--- START ---
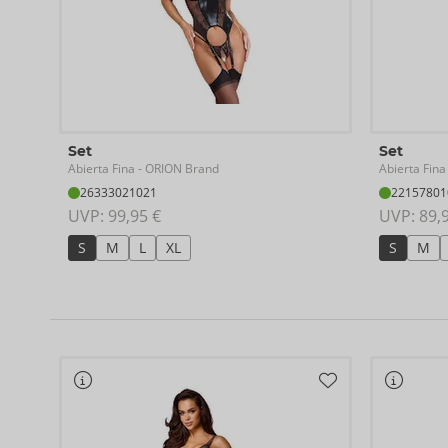
Set
Set
Abierta Fina
Abierta Fina
- ORION Brand
26333021021
22157801
UVP: 
99,95 €
UVP: 
89,
S
M
L
XL
S
M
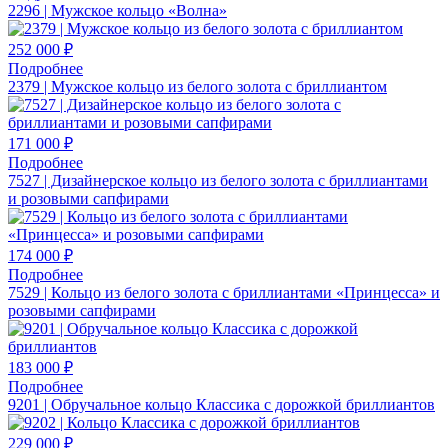
2296 | Мужское кольцо «Волна»
252 000 ₽
Подробнее
2379 | Мужское кольцо из белого золота с бриллиантом
171 000 ₽
Подробнее
7527 | Дизайнерское кольцо из белого золота с бриллиантами
и розовыми сапфирами
174 000 ₽
Подробнее
7529 | Кольцо из белого золота с бриллиантами «Принцесса» и
розовыми сапфирами
183 000 ₽
Подробнее
9201 | Обручальное кольцо Классика с дорожкой бриллиантов
229 000 ₽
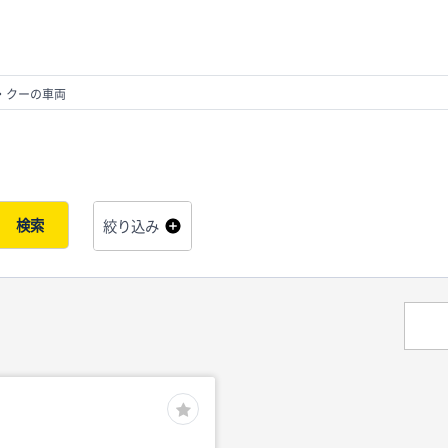
・クーの車両
検索
絞り込み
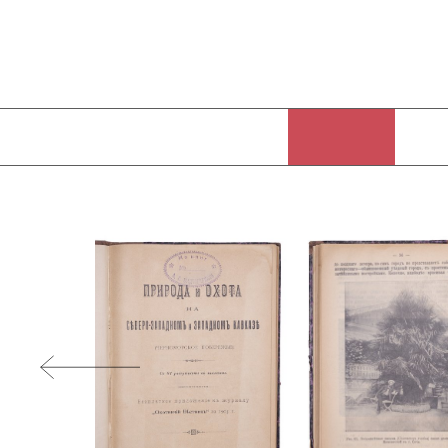
Любителю разведения винограда и собственного вина следует сел
Он публикует много фотографий: вид на маяк и нижнюю часть города
сочинский мост (1902, разрушен в 1950-е), фотографии горных доро
Худекова (создателя Сочинского дендрария) и княгини Голицыной,
и профессоров рядом с Сочи, а также общественные парки.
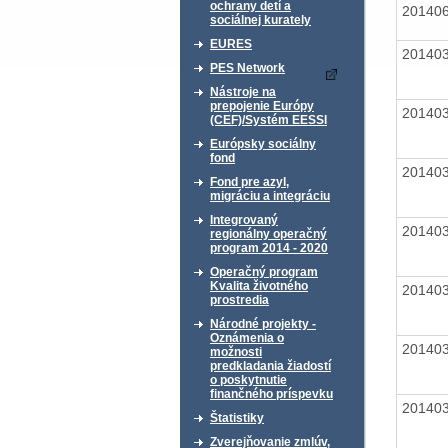
ochrany detí a
20140
sociálnej kurately
EURES
20140
PES Network
Nástroje na
prepojenie Európy
20140
(CEF)/Systém EESSI
Európsky sociálny
fond
20140
Fond pre azyl,
migráciu a integráciu
Integrovaný
20140
regionálny operačný
program 2014 - 2020
Operačný program
Kvalita životného
20140
prostredia
Národné projekty -
Oznámenia o
20140
možnosti
predkladania žiadostí
o poskytnutie
finančného príspevku
20140
Štatistiky
Zverejňovanie zmlúv,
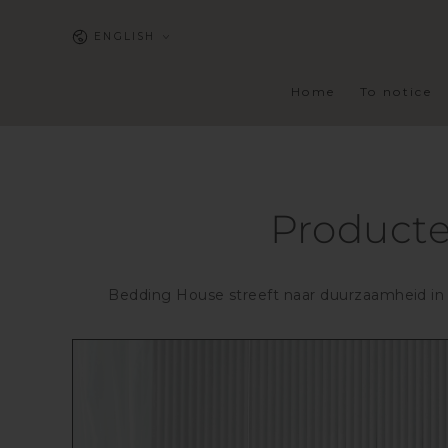
SKIP TO
CONTENT
Language
ENGLISH
Home
To notice
Product
Bedding House streeft naar duurzaamheid in d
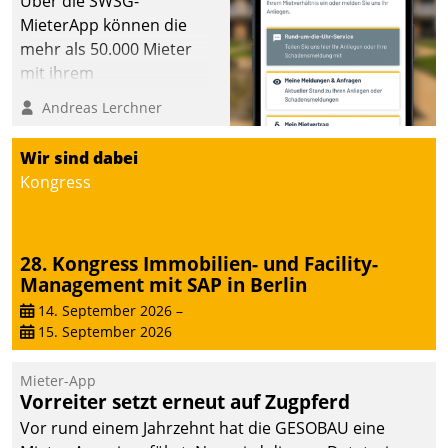
Über die SWSG-
MieterApp können die
mehr als 50.000 Mieter
mit ihrem
Wohnungsunternehmen
Andreas Lerchner
kommunizieren, auf dem
Laufenden bleiben, Daten
Wir sind dabei
einsehen und ändern
Kongress
oder
Schadensmeldungen
abgeben – rund um die
28. Kongress Immobilien- und Facility-
Uhr.
Management mit SAP in Berlin
14. September 2026
–
15. September 2026
Mieter-App
Vorreiter setzt erneut auf Zugpferd
Vor rund einem Jahrzehnt hat die GESOBAU eine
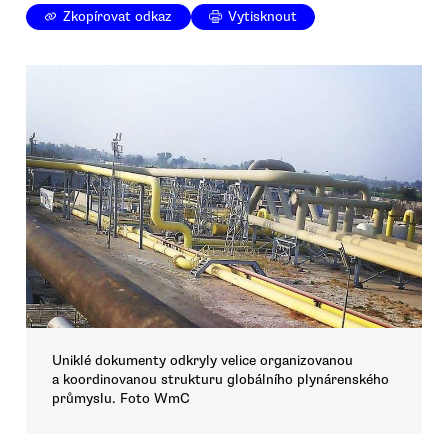
Zkopírovat odkaz
Vytisknout
Uniklé dokumenty odkryly velice organizovanou
a koordinovanou strukturu globálního plynárenského
průmyslu. Foto WmC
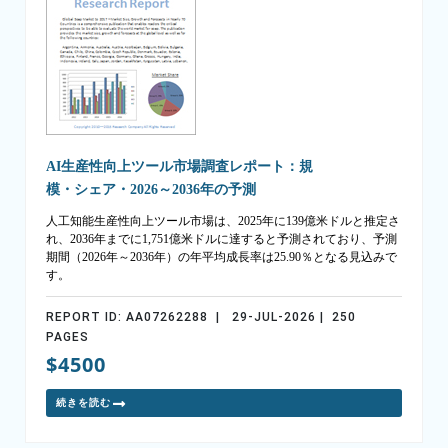
AI生産性向上ツール市場調査レポート：規
模・シェア・2026～2036年の予測
人工知能生産性向上ツール市場は、2025年に139億米ドルと推定さ
れ、2036年までに1,751億米ドルに達すると予測されており、予測
期間（2026年～2036年）の年平均成長率は25.90％となる見込みで
す。
REPORT ID: AA07262288 | 29-JUL-2026 | 250
PAGES
$4500
続きを読む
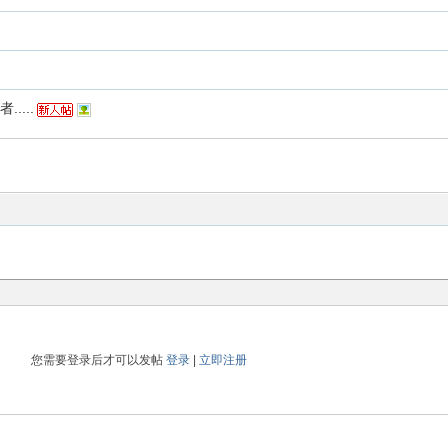
....
您需要登录后才可以发帖
登录
|
立即注册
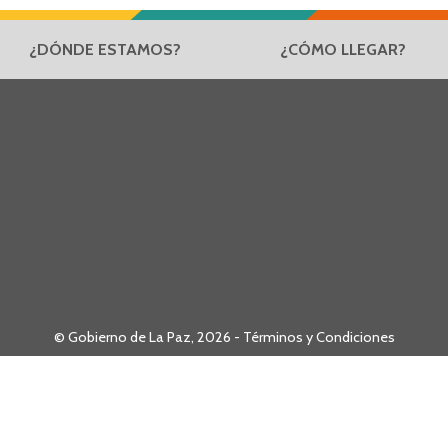
¿DÓNDE ESTAMOS?
¿CÓMO LLEGAR?
© Gobierno de La Paz, 2026 -
Términos y Condiciones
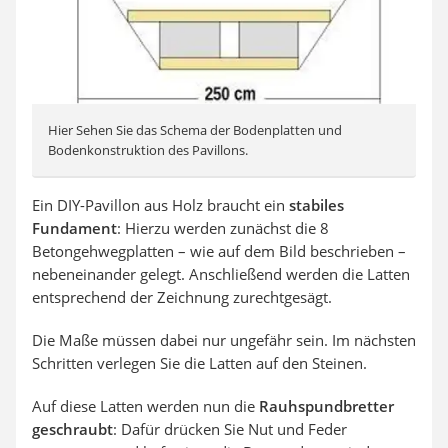
Hier Sehen Sie das Schema der Bodenplatten und
Bodenkonstruktion des Pavillons.
Ein DIY-Pavillon aus Holz braucht ein
stabiles
Fundament
: Hierzu werden zunächst die 8
Betongehwegplatten – wie auf dem Bild beschrieben –
nebeneinander gelegt. Anschließend werden die Latten
entsprechend der Zeichnung zurechtgesägt.
Die Maße müssen dabei nur ungefähr sein. Im nächsten
Schritten verlegen Sie die Latten auf den Steinen.
Auf diese Latten werden nun die
Rauhspundbretter
geschraubt
: Dafür drücken Sie Nut und Feder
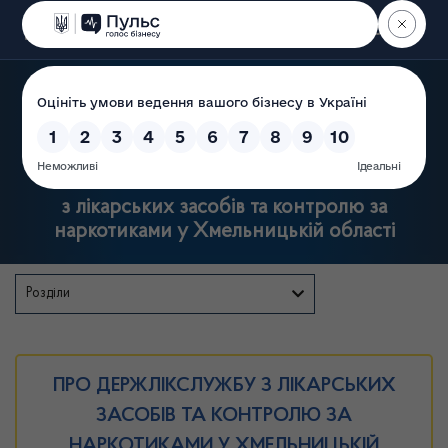
Пошук
Державна служба
з лікарських засобів та контролю за
наркотиками у Хмельницькій області
Розділи
ПРО ДЕРЖЛІКСЛУЖБУ З ЛІКАРСЬКИХ
ЗАСОБІВ ТА КОНТРОЛЮ ЗА
НАРКОТИКАМИ У ХМЕЛЬНИЦЬКІЙ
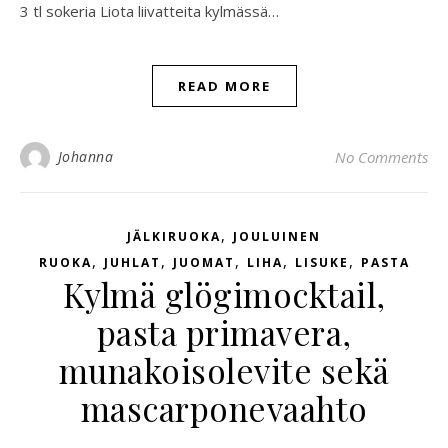
3 tl sokeria Liota liivatteita kylmässä…
READ MORE
Johanna
No Comments
,
JÄLKIRUOKA
JOULUINEN
,
,
,
,
,
RUOKA
JUHLAT
JUOMAT
LIHA
LISUKE
PASTA
Kylmä glögimocktail,
pasta primavera,
munakoisolevite sekä
mascarponevaahto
--- END ---
- _Exercise requirements_
If a line of the records above holds the word "розовыми", show it.

- _Answer section_
и розовыми сапфирами
розовыми сапфирами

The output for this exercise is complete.